This Schedule 13D relates to Common Stock of the Issuer purchased by the Fund and the accounts of certain other private funds (collectively, the “Hirzel Accounts”). The Fund may direct the vote and disposition of the 4,739,443 shares of Common Stock that it holds directly. Hirzel Capital serves as the general partner or managing member of the Hirzel Accounts and may direct the vote and disposition of the 5,631,217 shares of Common Stock held by the Hirzel Accounts. As the principal of Hirzel Capital, Mr. Hirzel may direct the vote and disposition of the 5,631,217 shares of Common Stock held by the Hirzel Accounts.

The Common Stock held by the Reporting Persons (as defined below) reported on this Schedule 13D were previously reported on a Schedule 13G filed with the Securities Exchange Commission on April 11, 2013.

 

Item 1. Security and Issuer

Securities acquired: Common Stock ($.01 par value) (the “Common Stock”).

Issuer:   Hawaiian Holdings, Inc.

       3375 Koapaka Street
       Suite G-350
       Honolulu, Hawaii 96819

 

Item 2. Identity and Background

(a) This Schedule 13D is jointly filed by Hirzel Capital, the Fund and Mr. Zac S. Hirzel. Because Mr. Hirzel is the principal of Hirzel Capital (with Mr. Hirzel and Hirzel Capital hereinafter referred to as the “Control Persons”), the Control Persons may be deemed, pursuant to Rule 13d-3 of the Securities Exchange Act of 1934, as amended (the “Act”), to be the beneficial owners of all of the shares of Common Stock held by the Hirzel Accounts. The Control Persons are filing this Schedule 13D jointly with the Fund (collectively, the “Reporting Persons”), as they may be considered a “group” under Section 13(d)(3) of the Act. However, neither the fact of this filing nor anything contained herein shall be deemed to be an admission by the Reporting Persons that such a group exists.

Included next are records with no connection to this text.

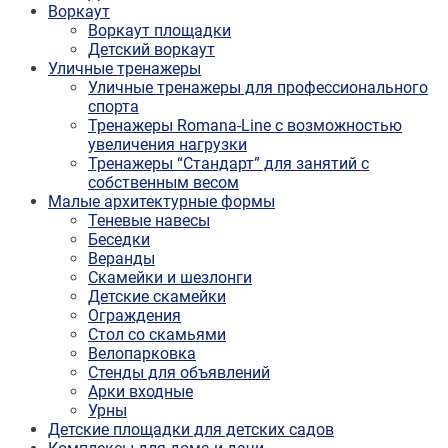
Воркаут
Воркаут площадки
Детский воркаут
Уличные тренажеры
Уличные тренажеры для профессионального
спорта
Тренажеры Romana-Line с возможностью
увеличения нагрузки
Тренажеры “Стандарт” для занятий с
собственным весом
Малые архитектурные формы
Теневые навесы
Беседки
Веранды
Скамейки и шезлонги
Детские скамейки
Ограждения
Стол со скамьями
Велопарковка
Стенды для объявлений
Арки входные
Урны
Детские площадки для детских садов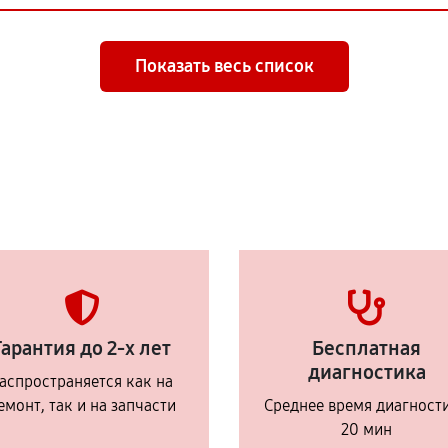
Показать весь список
Гарантия до 2-х лет
Бесплатная
диагностика
аспространяется как на
емонт, так и на запчасти
Среднее время диагност
20 мин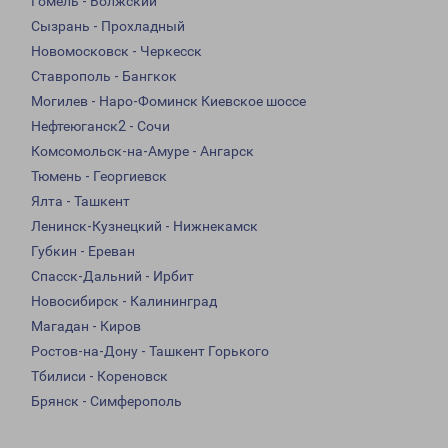
Гомель - Волжский
Сызрань - Прохладный
Новомосковск - Черкесск
Ставрополь - Бангкок
Могилев - Наро-Фоминск Киевское шоссе
Нефтеюганск2 - Сочи
Комсомольск-на-Амуре - Ангарск
Тюмень - Георгиевск
Ялта - Ташкент
Ленинск-Кузнецкий - Нижнекамск
Губкин - Ереван
Спасск-Дальний - Ирбит
Новосибирск - Калининград
Магадан - Киров
Ростов-на-Дону - Ташкент Горького
Тбилиси - Кореновск
Брянск - Симферополь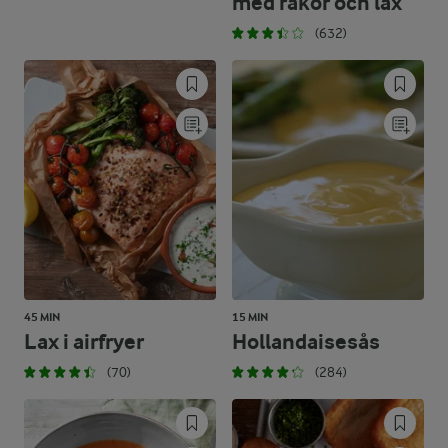
med räkor och lax
(632)
45 MIN
15 MIN
Lax i airfryer
Hollandaisesås
(70)
(284)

(b) The principal place of business for each of the Reporting Persons is 3963 Maple Avenue, Suite 170, Dallas, TX 75219.


(c) The principal occupation of Mr. Hirzel is serving as the principal of Hirzel Capital. The principal business of Hirzel Capital is acting as the investment adviser to the Hirzel Accounts. The principal business of the Fund is investments.

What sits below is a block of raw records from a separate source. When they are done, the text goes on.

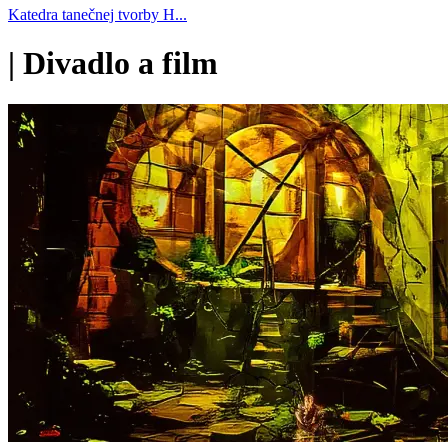
Katedra tanečnej tvorby H...
|
Divadlo a film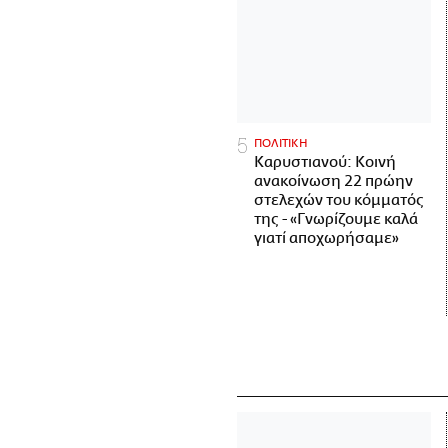
ΠΟΛΙΤΙΚΗ
Καρυστιανού: Κοινή
ανακοίνωση 22 πρώην
στελεχών του κόμματός
της - «Γνωρίζουμε καλά
γιατί αποχωρήσαμε»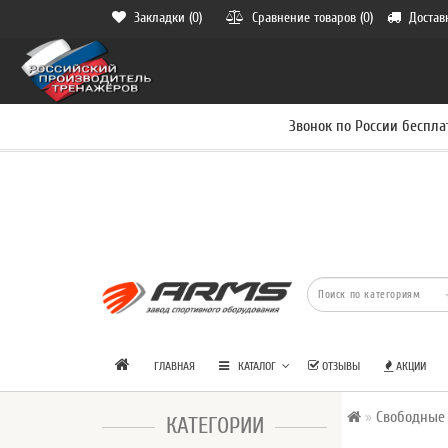
Закладки (0)
Сравнение товаров (0)
Достав
Звонок по России беспла
ГЛАВНАЯ
КАТАЛОГ
ОТЗЫВЫ
АКЦИИ
Свободные
КАТЕГОРИИ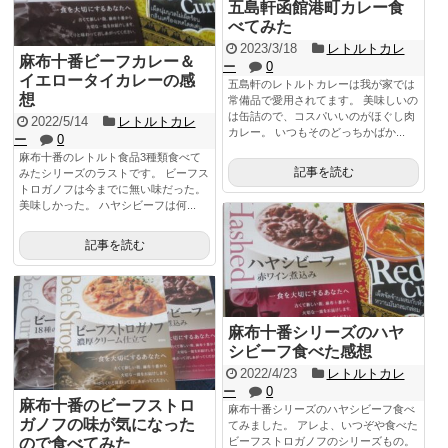
五島軒函館港町カレー食
べてみた
2023/3/18
レトルトカレ
麻布十番ビーフカレー＆
ー
0
イエロータイカレーの感
五島軒のレトルトカレーは我が家では
想
常備品で愛用されてます。 美味しいの
は缶詰ので、コスパいいのがほぐし肉
2022/5/14
レトルトカレ
カレー。 いつもそのどっちかばか...
ー
0
麻布十番のレトルト食品3種類食べて
記事を読む
みたシリーズのラストです。 ビーフス
トロガノフは今までに無い味だった。
美味しかった。 ハヤシビーフは何...
記事を読む
麻布十番シリーズのハヤ
シビーフ食べた感想
2022/4/23
レトルトカレ
ー
0
麻布十番のビーフストロ
麻布十番シリーズのハヤシビーフ食べ
ガノフの味が気になった
てみました。 アレよ、いつぞや食べた
ので食べてみた
ビーフストロガノフのシリーズもの。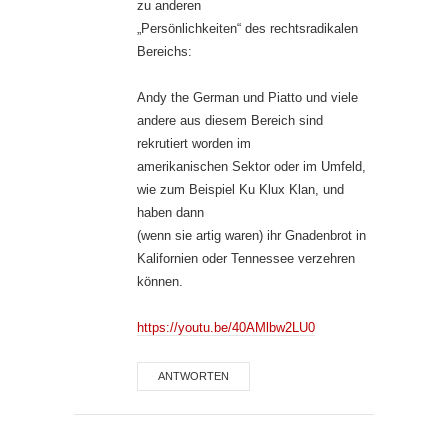
zu anderen
„Persönlichkeiten“ des rechtsradikalen
Bereichs:
Andy the German und Piatto und viele
andere aus diesem Bereich sind
rekrutiert worden im
amerikanischen Sektor oder im Umfeld,
wie zum Beispiel Ku Klux Klan, und
haben dann
(wenn sie artig waren) ihr Gnadenbrot in
Kalifornien oder Tennessee verzehren
können.
https://youtu.be/40AMlbw2LU0
ANTWORTEN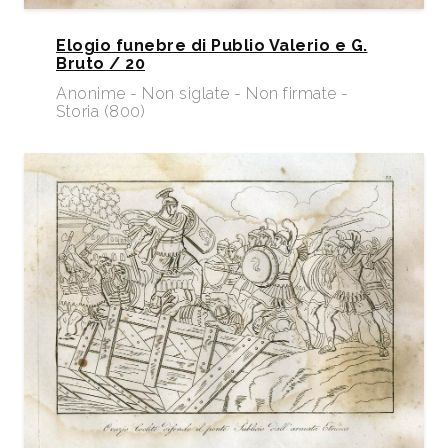
Elogio funebre di Publio Valerio e G.
Bruto / 20
Anonime - Non siglate - Non firmate -
Storia (800)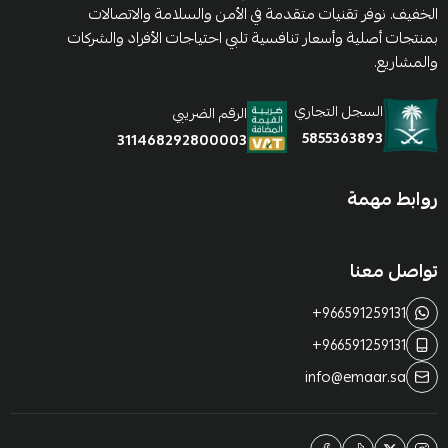
الخفيف. نوفر تقنيات متقدمة في الأمن والسلامة والاتصالات
بمنتجات أصلية وأسعار تنافسية تلبي احتياجات الأفراد والشركات
والمشاريع.
السجل التجاري
الرقم الضريبي
5855363893
311468292800003
روابط مهمة
تواصل معنا
+966591259131
+966591259131
info@emaar.sa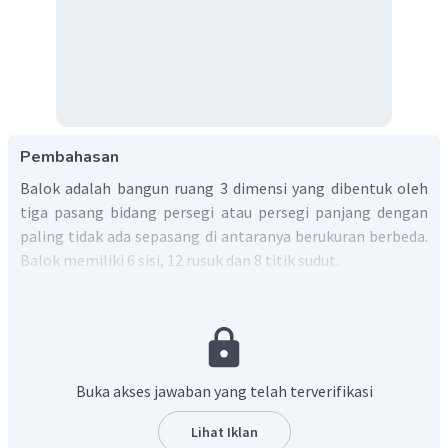
Pembahasan
Balok adalah bangun ruang 3 dimensi yang dibentuk oleh
tiga pasang bidang persegi atau persegi panjang dengan
paling tidak ada sepasang di antaranya berukuran berbeda.
Balok memiliki 6 sisi, 12 rusuk dan 8 titik sudut.
Balok juga memiliki sifat - sifat seperti halnya bangun
ruang lain. Sifat - sifat balok antara lain :
1. Sisi-sisi balok berbentuk persegi panjang.
2. Rusuk-rusuk yang sejajar memiliki ukuran sama panjang.
3. Setiap diagonal bidang pada sisi yang berhadapan
Buka akses jawaban yang telah terverifikasi
memiliki ukuran sama panjang.
4. Setiap diagonal ruang pada balok memiliki ukuran sama
Lihat Iklan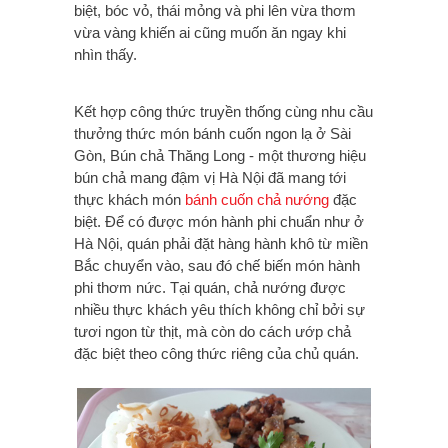
biệt, bóc vỏ, thái mỏng và phi lên vừa thơm
vừa vàng khiến ai cũng muốn ăn ngay khi
nhìn thấy.
Kết hợp công thức truyền thống cùng nhu cầu
thưởng thức món bánh cuốn ngon lạ ở Sài
Gòn, Bún chả Thăng Long - một thương hiệu
bún chả mang đậm vị Hà Nội đã mang tới
thực khách món
bánh cuốn chả nướng
đặc
biệt. Để có được món hành phi chuẩn như ở
Hà Nội, quán phải đặt hàng hành khô từ miền
Bắc chuyển vào, sau đó chế biến món hành
phi thơm nức. Tại quán, chả nướng được
nhiều thực khách yêu thích không chỉ bởi sự
tươi ngon từ thịt, mà còn do cách ướp chả
đặc biệt theo công thức riêng của chủ quán.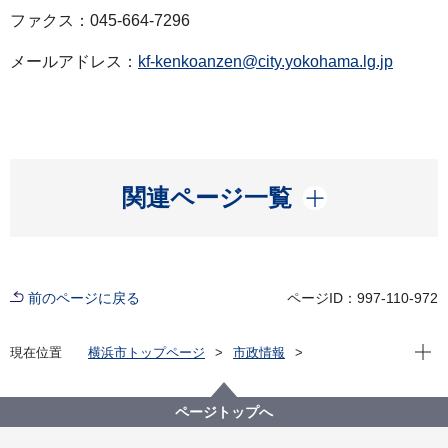
ファクス：045-664-7296
メールアドレス：
kf-kenkoanzen@city.yokohama.lg.jp
開く
関連ページ一覧
前のページに戻る
ページID：997-110-972
現在位
現在位置
横浜市トップページ
市政情報
広報・広聴・報道
記者発表
健康福祉局
記者発表 2021年度
新型コロナウイルス感染症による新たな市内の患者確
ページトップへ
認について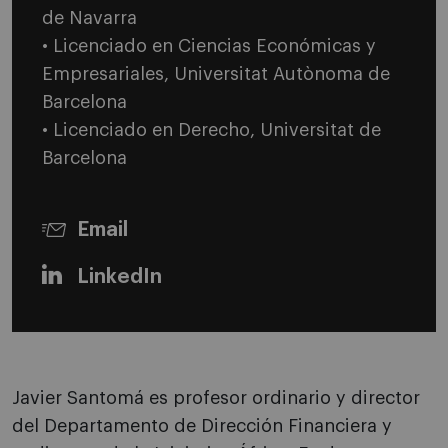
de Navarra
• Licenciado en Ciencias Económicas y
Empresariales, Universitat Autònoma de
Barcelona
• Licenciado en Derecho, Universitat de
Barcelona
Email
LinkedIn
Javier Santomá es profesor ordinario y director
del Departamento de Dirección Financiera y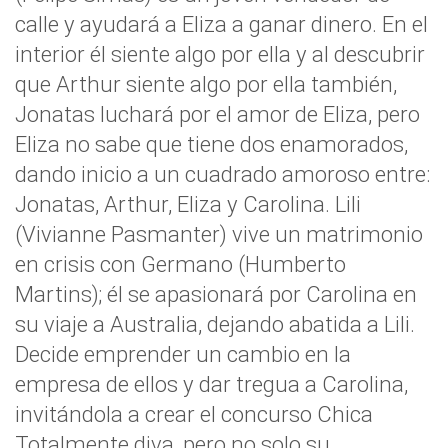
calle y ayudará a Eliza a ganar dinero. En el
interior él siente algo por ella y al descubrir
que Arthur siente algo por ella también,
Jonatas luchará por el amor de Eliza, pero
Eliza no sabe que tiene dos enamorados,
dando inicio a un cuadrado amoroso entre:
Jonatas, Arthur, Eliza y Carolina. Lili
(Vivianne Pasmanter) vive un matrimonio
en crisis con Germano (Humberto
Martins); él se apasionará por Carolina en
su viaje a Australia, dejando abatida a Lili.
Decide emprender un cambio en la
empresa de ellos y dar tregua a Carolina,
invitándola a crear el concurso Chica
Totalmente diva, pero no solo su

(d) During the last five years, none of the Reporting Persons have been convicted in a criminal proceeding (excluding traffic violations or similar misdemeanors).

(e) During the last five years, none of the Reporting Persons have been a party to a civil proceeding of a judicial or administrative body of competent jurisdiction and, as a result of such proceeding, were or are subject to a judgment, decree or final order enjoining future violations of, or prohibiting or mandating activities subject to, federal or state securities laws or finding any violation with respect to such laws.

(f) Hirzel Capital is organized under the laws of the State of Texas. The Fund is organized under the laws of the Cayman Islands. Mr. Hirzel is a citizen of the United States of America.

 

Item 3. Source and Amount of Funds

As of October 9, 2013, the Hirzel Accounts had invested $33,568,971 (inclusive of brokerage commissions) in the Common Stock of the Issuer. The source of these funds was the working capital of the Hirzel Accounts.

 

Item 4. Purpose of the Transaction

The Control Persons have acquired a position in the Issuer for the Hirzel Accounts and are seeking representation on the board of directors of the Issuer. The Control Persons communicated an initial interest in joining the board of directors of the Issuer pursuant to a letter to the board of directors regarding the qualifications of Mr. Hirzel dated May 11, 2013, and subsequent discussions with management. The Control Persons purchased the Common Stock for the Hirzel Accounts based on the belief that such securities, when purchased, were undervalued and represented an attractive investment opportunity. Although the Reporting Persons have no specific plan or proposal to acquire or dispose of the Common Stock, consistent with their investment purpose, the Reporting Persons at any time and from time to time may acquire additional shares of Common Stock or dispose of any or all of their shares of Common Stock depending upon an ongoing evaluation of the investment in the Common Stock, prevailing market conditions, other investment opportunities, liquidity requirements of the Reporting Persons and/or other investment considerations.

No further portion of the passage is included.